THE TASK
Please filter the entries for the word "Auburn" and copy every line that has it.

☆ ☆ ☆ ☆ ☆ ☆ ☆

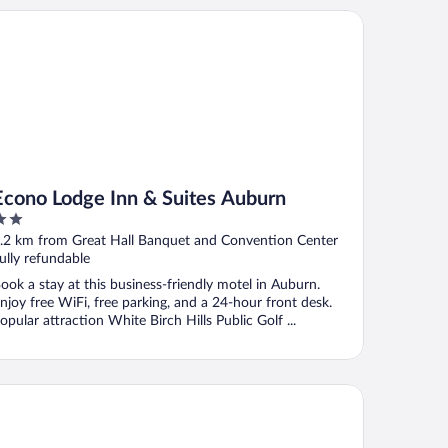
ono Lodge Inn & Suites Auburn
Econo Lodge Inn & Suites Auburn
ut
.2 km from Great Hall Banquet and Convention Center
f
ully refundable
ook a stay at this business-friendly motel in Auburn.
njoy free WiFi, free parking, and a 24-hour front desk.
opular attraction White Birch Hills Public Golf ...
sidence Inn Midland Marriott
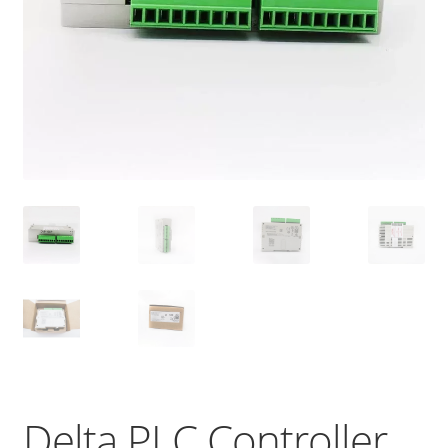
Delta PLC Controller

☆ ☆ ☆ ☆ ☆ ☆ ☆

RESULT FOR THIS TASK
ono Lodge Inn & Suites Auburn
Econo Lodge Inn & Suites Auburn
ook a stay at this business-friendly motel in Auburn.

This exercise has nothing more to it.